======== The input ========
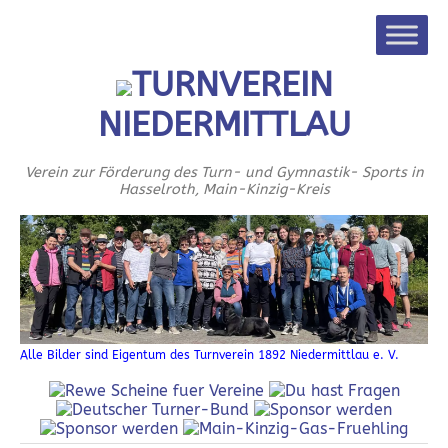
TURNVEREIN
NIEDERMITTLAU
Verein zur Förderung des Turn- und Gymnastik- Sports in
Hasselroth, Main-Kinzig-Kreis
Alle Bilder sind Eigentum des Turnverein 1892 Niedermittlau e. V.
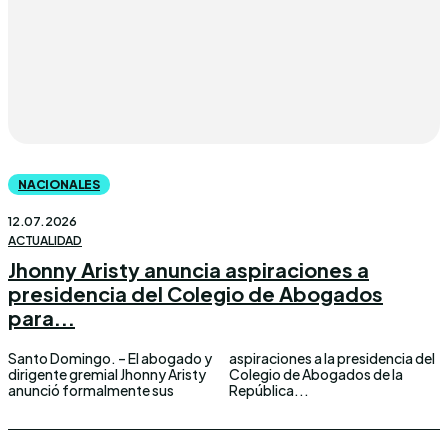
NACIONALES
12.07.2026
ACTUALIDAD
Jhonny Aristy anuncia aspiraciones a
presidencia del Colegio de Abogados
para...
Santo Domingo. – El abogado y
aspiraciones a la presidencia del
dirigente gremial Jhonny Aristy
Colegio de Abogados de la
anunció formalmente sus
República...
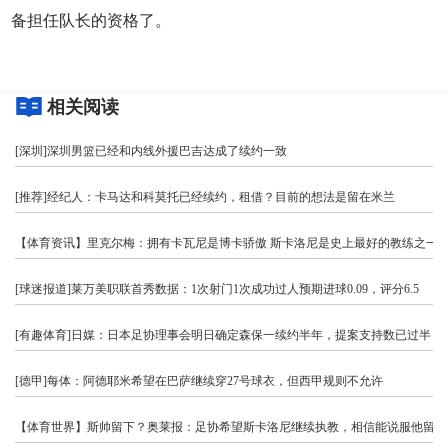
备担任队长的资格了。
相关阅读
[深圳]深圳男篮已经和内线外援巴吉达成了续约一致
[推荐]经纪人：卡马达和科莫托已经续约，租借？目前的想法是留在米兰
【体育资讯】里克尔梅：拥有卡瓦尼是博卡骄傲 斯卡洛尼是史上最好的教练之一
[球迷报道]莱万美职联首秀数据：1次射门1次成功过人预期进球0.09，评分6.5
[有趣体育]日媒：日本足协理事会明日确定森保一续约半年，提案支持数已过半
[德甲]每体：阿德耶米希望在巴萨继续穿27号球衣，但西甲规则不允许
【体育世界】斯帅留下？奥莱报：足协希望斯卡洛尼继续执教，相信能说服他留任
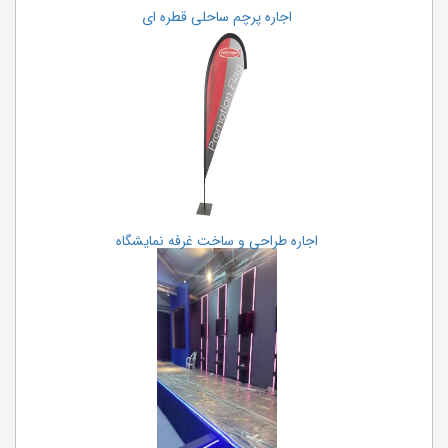
اجاره پرچم ساحلی قطره ای
اجاره طراحی و ساخت غرفه نمایشگاه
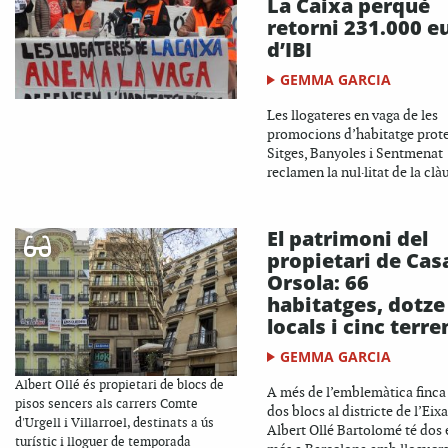
La Caixa perquè
retorni 231.000 e
d’IBI
GEMMA GARCIA
Les llogateres en vaga de les
promocions d’habitatge prote
Sitges, Banyoles i Sentmenat
reclamen la nul·litat de la clà
El patrimoni del
propietari de Cas
Orsola: 66
habitatges, dotze
locals i cinc terr
GEMMA GARCIA
Albert Ollé és propietari de blocs de
A més de l’emblemàtica finc
pisos sencers als carrers Comte
dos blocs al districte de l’Eix
d'Urgell i Villarroel, destinats a ús
Albert Ollé Bartolomé té dos e
turístic i lloguer de temporada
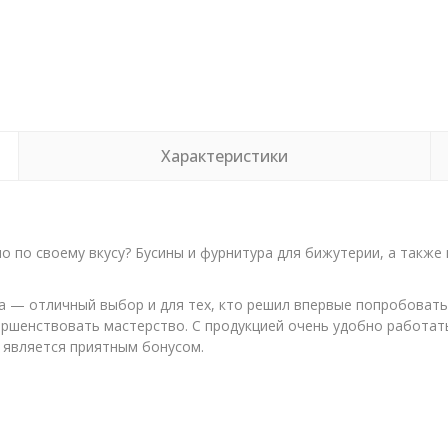
Характеристики
о по своему вкусу? Бусины и фурнитура для бижутерии, а также
а — отличный выбор и для тех, кто решил впервые попробовать с
ршенствовать мастерство. С продукцией очень удобно работать
а является приятным бонусом.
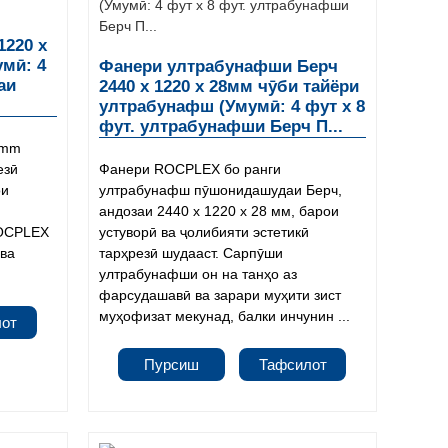
1220 x
умӣ: 4
Фанери ултрабунафши Берч
аи
2440 x 1220 x 28мм чӯби тайёри
ултрабунафш (Умумӣ: 4 фут x 8
фут. ултрабунафши Берч П...
8mm
езӣ
Фанери ROCPLEX бо ранги
ои
ултрабунафш пӯшонидашудаи Берч,
андозаи 2440 x 1220 x 28 мм, барои
ROCPLEX
устуворӣ ва ҷолибияти эстетикӣ
 ва
тарҳрезӣ шудааст. Сарпӯши
.
ултрабунафши он на танҳо аз
фарсудашавӣ ва зарари муҳити зист
муҳофизат мекунад, балки инчунин ...
лот
Пурсиш
Тафсилот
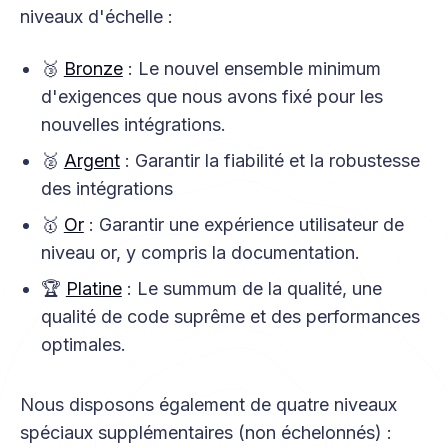
niveaux d'échelle :
🥉
Bronze
: Le nouvel ensemble minimum
d'exigences que nous avons fixé pour les
nouvelles intégrations.
🥈
Argent
: Garantir la fiabilité et la robustesse
des intégrations
🥇
Or
: Garantir une expérience utilisateur de
niveau or, y compris la documentation.
🏆
Platine
: Le summum de la qualité, une
qualité de code suprême et des performances
optimales.
Nous disposons également de quatre niveaux
spéciaux supplémentaires (non échelonnés) :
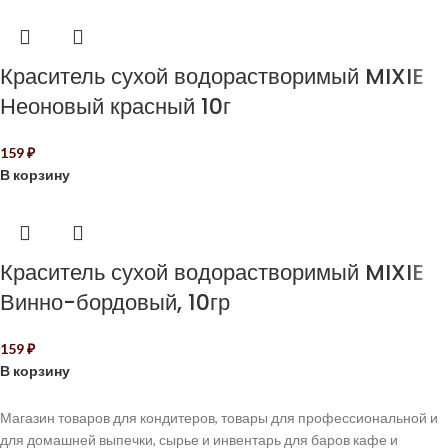
Краситель сухой водорастворимый MIXIE
Неоновый красный 10г
159
₽
В корзину
Краситель сухой водорастворимый MIXIE
Винно-бордовый, 10гр
159
₽
В корзину
Магазин товаров для кондитеров, товары для профессиональной и
для домашней выпечки, сырье и инвентарь для баров кафе и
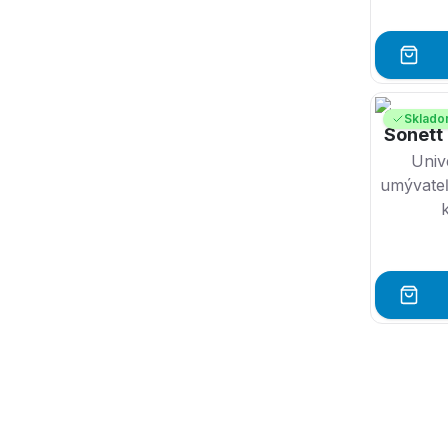
neporuše
Sklad
Sonett
Unive
umývateľ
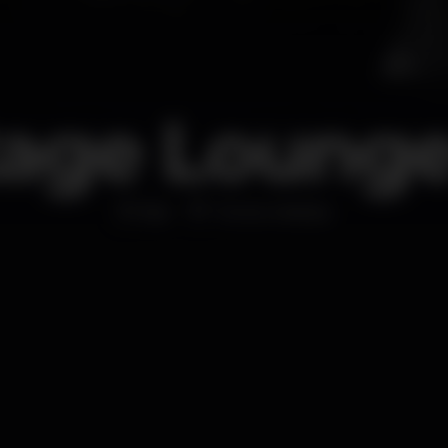
tage Lounge
Bar
Torres Vedras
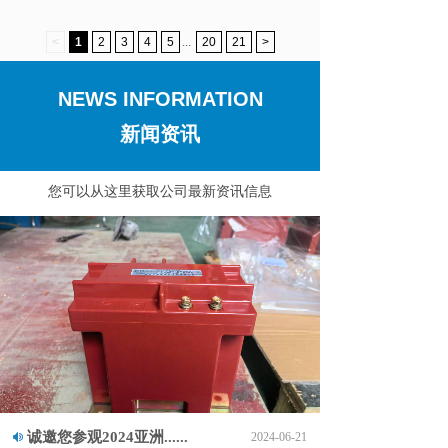
<
1
2
3
4
5
...
20
21
>
NEWS INFORMATION
新闻资讯
您可以从这里获取公司最新资讯信息
诚邀您参观2024亚洲......
2024-06-21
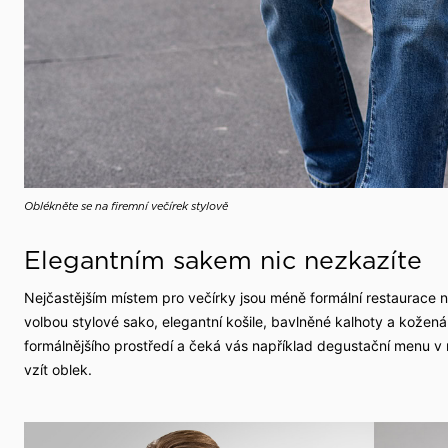
Oblékněte se na firemní večírek stylově
Elegantním sakem nic nezkazíte
Nejčastějším místem pro večírky jsou méně formální restaurace 
volbou stylové sako, elegantní košile, bavlněné kalhoty a kožen
formálnějšího prostředí a čeká vás například degustační menu v r
vzít oblek.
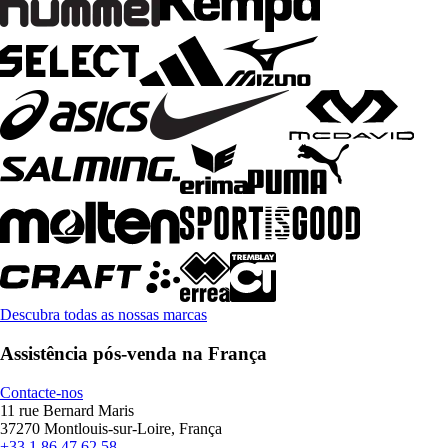
Descubra todas as nossas marcas
Assistência pós-venda na França
Contacte-nos
11 rue Bernard Maris
37270 Montlouis-sur-Loire, França
+33 1 86 47 62 58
========
Every line of the entries above that includes "Albert" should be copied.

Albert Ollé és propietari de blocs de
Albert Ollé Bartolomé té dos e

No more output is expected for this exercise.